→ TASK STATEMENT
Your answer should consist only of the lines below from the one with "Alle anzeigen" through the one with "Gastro- & Küchenreiniger", copied exactly.

→ MATERIAL PROVIDED
——
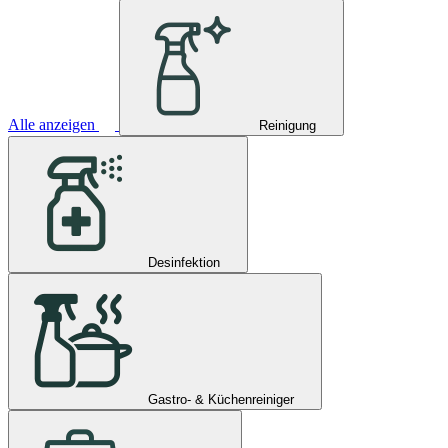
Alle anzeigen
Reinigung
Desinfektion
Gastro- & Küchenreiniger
——
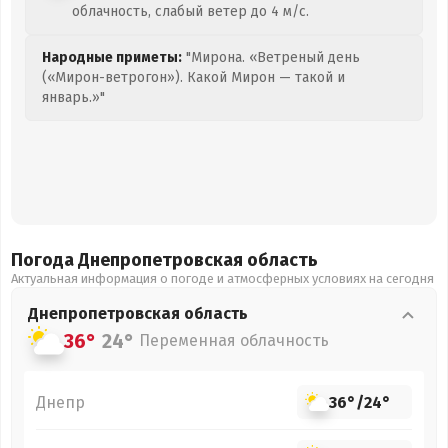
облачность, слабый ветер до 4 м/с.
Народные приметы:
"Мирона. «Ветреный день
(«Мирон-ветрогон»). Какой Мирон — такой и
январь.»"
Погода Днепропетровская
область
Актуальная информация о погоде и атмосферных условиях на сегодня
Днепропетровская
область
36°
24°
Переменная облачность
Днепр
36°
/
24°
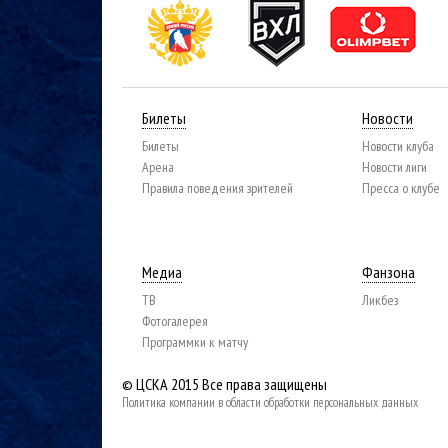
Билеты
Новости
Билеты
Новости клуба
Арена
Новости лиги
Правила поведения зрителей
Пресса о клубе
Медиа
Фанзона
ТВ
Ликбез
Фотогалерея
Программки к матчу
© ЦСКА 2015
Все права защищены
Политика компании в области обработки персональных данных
——
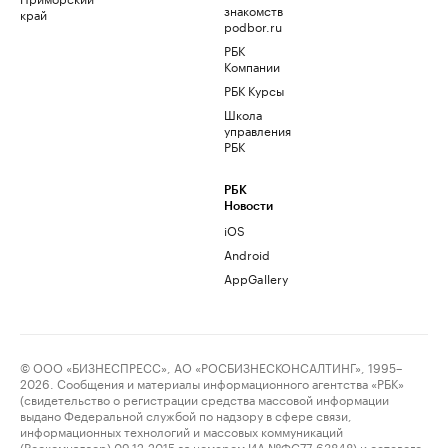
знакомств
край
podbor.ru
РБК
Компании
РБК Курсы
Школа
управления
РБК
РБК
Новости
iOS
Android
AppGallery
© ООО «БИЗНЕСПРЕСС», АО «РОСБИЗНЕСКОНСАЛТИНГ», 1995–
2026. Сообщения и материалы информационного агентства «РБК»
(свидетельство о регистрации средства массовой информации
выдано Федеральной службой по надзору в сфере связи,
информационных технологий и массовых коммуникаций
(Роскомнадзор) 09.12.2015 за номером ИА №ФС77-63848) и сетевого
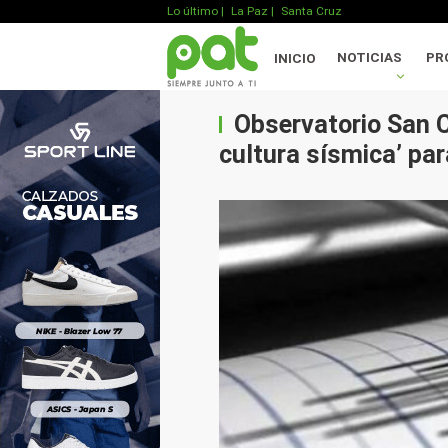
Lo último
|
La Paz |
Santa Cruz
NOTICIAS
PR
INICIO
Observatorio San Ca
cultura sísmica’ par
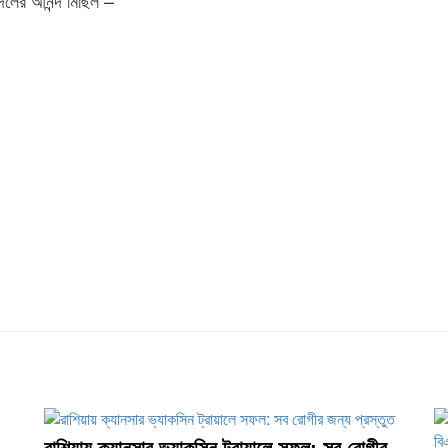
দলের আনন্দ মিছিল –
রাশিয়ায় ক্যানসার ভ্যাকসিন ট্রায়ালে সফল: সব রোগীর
——
→ RESPONSE
Alle anzeigen
Reinigung
Desinfektion
Gastro- & Küchenreiniger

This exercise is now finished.